Determine the number of lines in the following entries that hold the word "example". Give only that number.
---
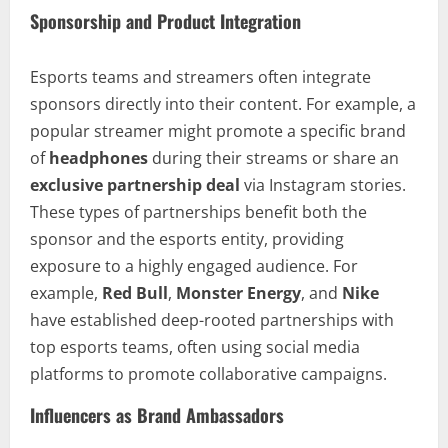
Sponsorship and Product Integration
Esports teams and streamers often integrate
sponsors directly into their content. For example, a
popular streamer might promote a specific brand
of
headphones
during their streams or share an
exclusive partnership deal
via Instagram stories.
These types of partnerships benefit both the
sponsor and the esports entity, providing
exposure to a highly engaged audience. For
example,
Red Bull
,
Monster Energy
, and
Nike
have established deep-rooted partnerships with
top esports teams, often using social media
platforms to promote collaborative campaigns.
Influencers as Brand Ambassadors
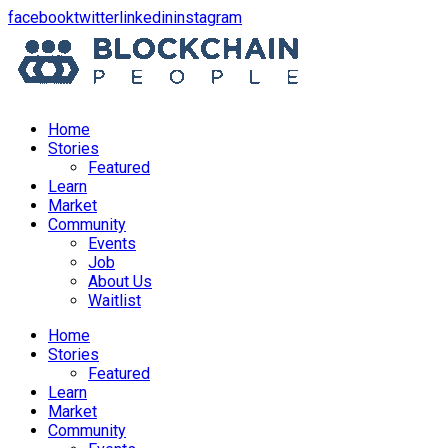
opens
opens
opens
opens
facebook
twitter
linkedin
instagram
in
in
in
in
a
a
a
a
new
new
new
new
window
window
window
window
Home
Stories
Featured
Learn
Market
Community
Events
Job
About Us
Waitlist
Menu
Home
Stories
Featured
Learn
Market
Community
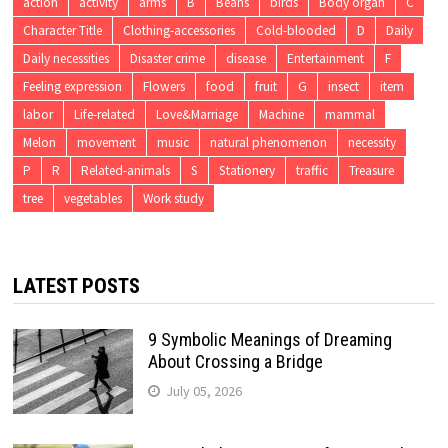
action
activity
arms
B
Beans
birds
Body organ
C
Character Title
Clothing-accessories
Cold-blooded
D
Daily
Daily necessities
Disaster crime
disease
Entertainment
F
Feeling expression
Flowers
food
fruit
G
insect
item
labor
Life-related
Love&Marriage
Machine
mammal
Melon
movement
music
natural phenomenon
necessity
P
R
Related-animals
S
Stationery
traffic
Treasure
tree
vegetables
Work study
LATEST POSTS
9 Symbolic Meanings of Dreaming
About Crossing a Bridge
July 05, 2026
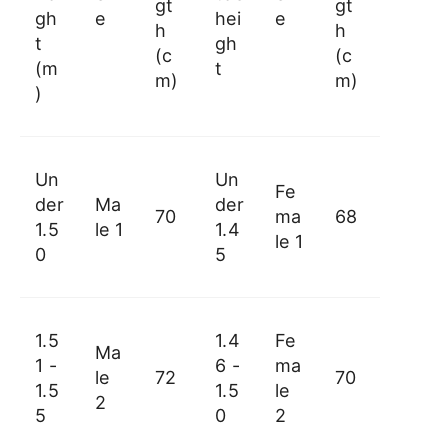
gt
gt
gh
e
hei
e
h
h
t
gh
(c
(c
(m
t
m)
m)
)
Un
Un
Fe
der
Ma
der
70
ma
68
1.5
le 1
1.4
le 1
0
5
1.5
1.4
Fe
Ma
1 -
6 -
ma
le
72
70
1.5
1.5
le
2
5
0
2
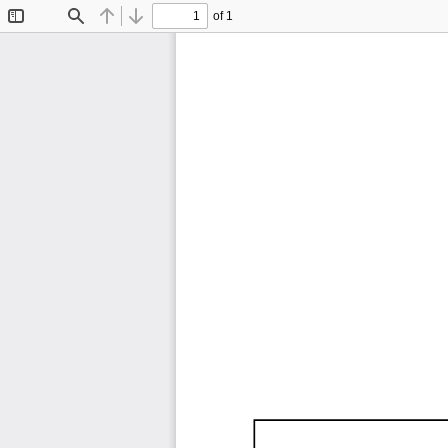
of 1
Toggle
Find
Previous
Next
Sidebar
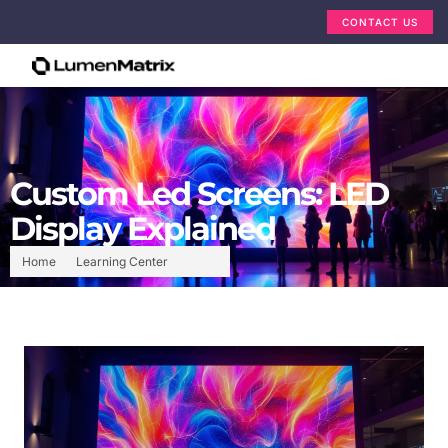
CONTACT US
Custom Led Screens: LED
Display Explained
Home
Learning Center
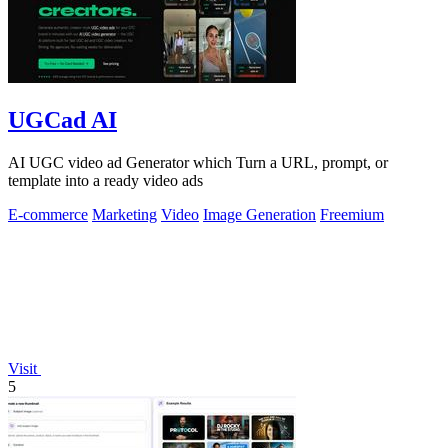
UGCad AI
AI UGC video ad Generator which Turn a URL, prompt, or
template into a ready video ads
E-commerce
Marketing
Video
Image Generation
Freemium
Visit
5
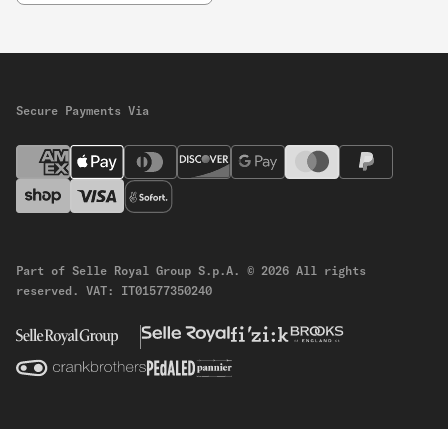
Secure Payments Via
Part of Selle Royal Group S.p.A.
© 2026 All rights
reserved.
VAT: IT01577350240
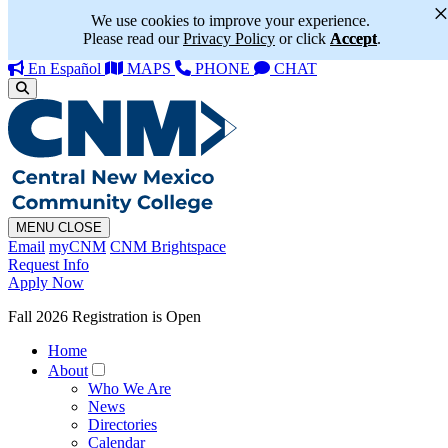
We use cookies to improve your experience.
Please read our
Privacy Policy
or click
Accept
.
En Español
MAPS
PHONE
CHAT
MENU
CLOSE
Email
myCNM
CNM Brightspace
Request Info
Apply Now
Fall 2026 Registration is Open
Home
About
Who We Are
News
Directories
Calendar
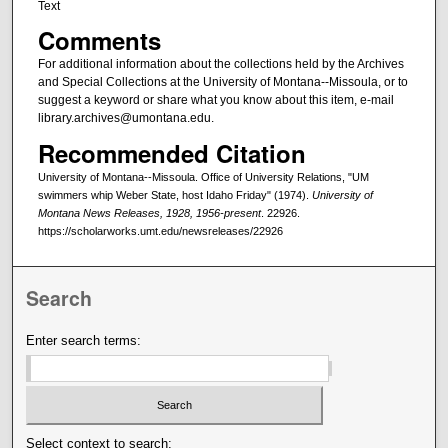
Text
Comments
For additional information about the collections held by the Archives
and Special Collections at the University of Montana--Missoula, or to
suggest a keyword or share what you know about this item, e-mail
library.archives@umontana.edu.
Recommended Citation
University of Montana--Missoula. Office of University Relations, "UM
swimmers whip Weber State, host Idaho Friday" (1974).
University of
Montana News Releases, 1928, 1956-present
. 22926.
https://scholarworks.umt.edu/newsreleases/22926
Search
Enter search terms:
Select context to search:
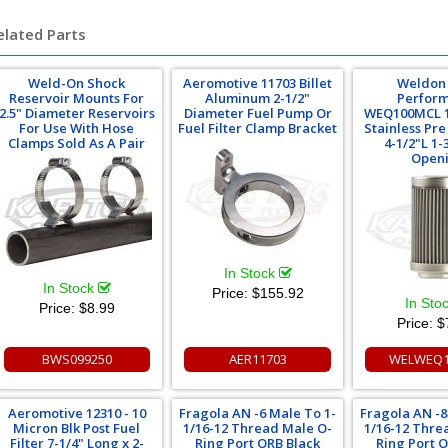
elated Parts
Weld-On Shock
Aeromotive 11703 Billet
Weldon
Reservoir Mounts For
Aluminum 2-1/2"
Perfor
2.5" Diameter Reservoirs
Diameter Fuel Pump Or
WEQ100MCL 1
For Use With Hose
Fuel Filter Clamp Bracket
Stainless Pre 
Clamps Sold As A Pair
4-1/2"L 1-
Open
In Stock
In Stock
Price:
$155.92
In Sto
Price:
$8.99
Price:
$
BWS099250
AER11703
WELWEQ1
Aeromotive 12310 - 10
Fragola AN -6 Male To 1-
Fragola AN -8
Micron Blk Post Fuel
1/16-12 Thread Male O-
1/16-12 Thre
Filter 7-1/4" Long x 2-
Ring Port ORB Black
Ring Port 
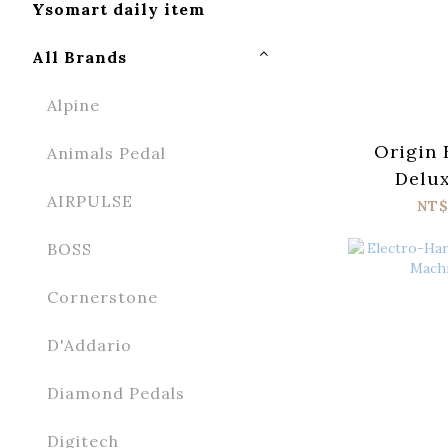
Ysomart daily item
All Brands
Alpine
Origin 
Animals Pedal
Delux
AIRPULSE
NT$
BOSS
Cornerstone
D'Addario
Diamond Pedals
Digitech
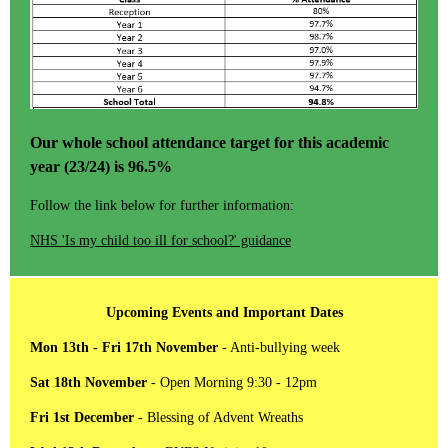
Our whole school attendance target for this academic
year (23/24) is 96.5%
Follow the link below for further information:
NHS 'Is my child too ill for school?' guidance
Upcoming Events and Important Dates
Mon 13th - Fri 17th November
- Anti-bullying week
Sat 18th November
- Open Morning 9:30 - 12pm
Fri 1st December
- Blessing of Advent Wreaths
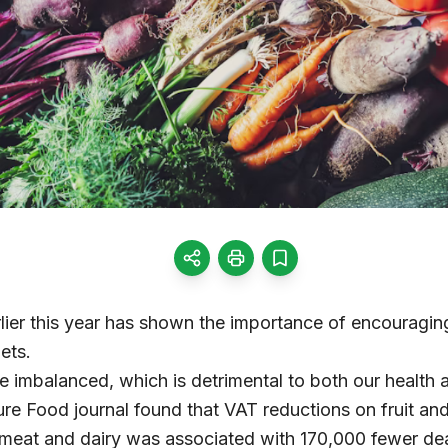
lier this year has shown the importance of encouragin
ets.
re imbalanced, which is detrimental to both our health 
ure Food journal found that VAT reductions on fruit a
meat and dairy was associated with 170,000 fewer de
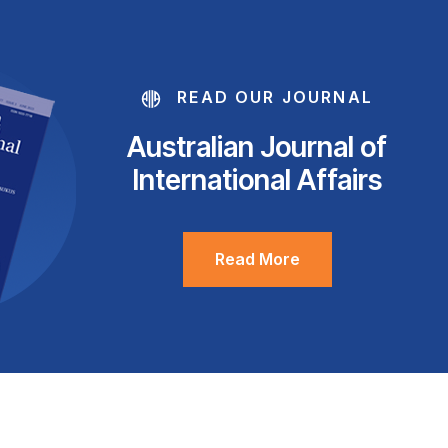
READ OUR JOURNAL
Australian Journal of
International Affairs
Read More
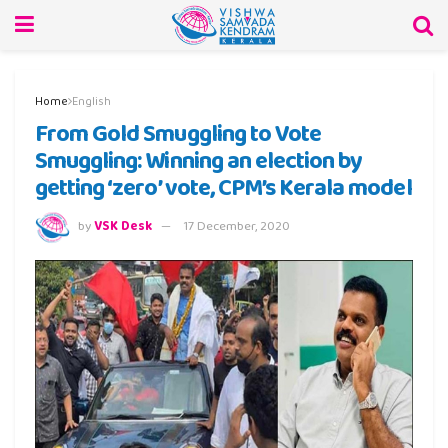
Home
English
From Gold Smuggling to Vote
Smuggling: Winning an election by
getting ‘zero’ vote, CPM’s Kerala model
by
VSK Desk
17 December, 2020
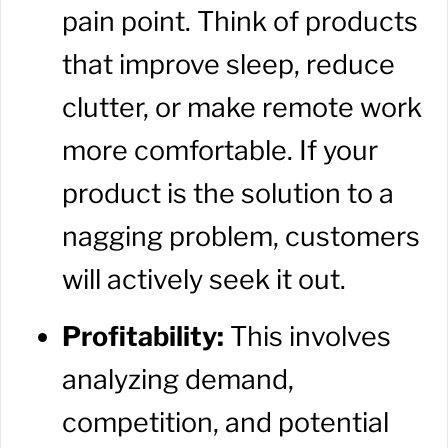
pain point. Think of products
that improve sleep, reduce
clutter, or make remote work
more comfortable. If your
product is the solution to a
nagging problem, customers
will actively seek it out.
Profitability:
This involves
analyzing demand,
competition, and potential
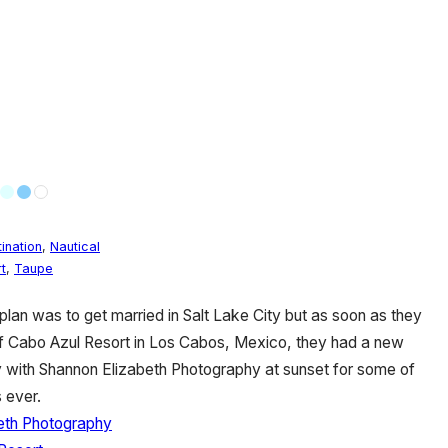
ination
,
Nautical
t
,
Taupe
plan was to get married in Salt Lake City but as soon as they
of Cabo Azul Resort in Los Cabos, Mexico, they had a new
 with Shannon Elizabeth Photography at sunset for some of
 ever.
eth Photography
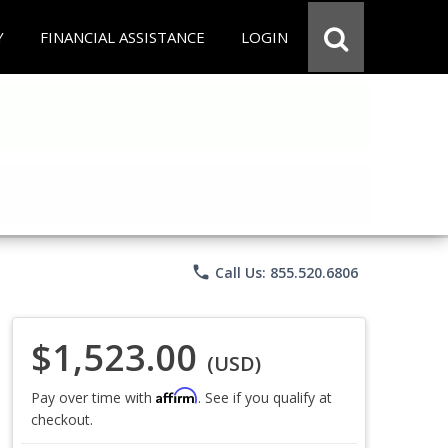
Y
FINANCIAL ASSISTANCE
LOGIN
phone
Call Us: 855.520.6806
$1,523.00
(USD)
Affirm
Pay over time with
. See if you qualify at
checkout.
---
▶ RESULT: 2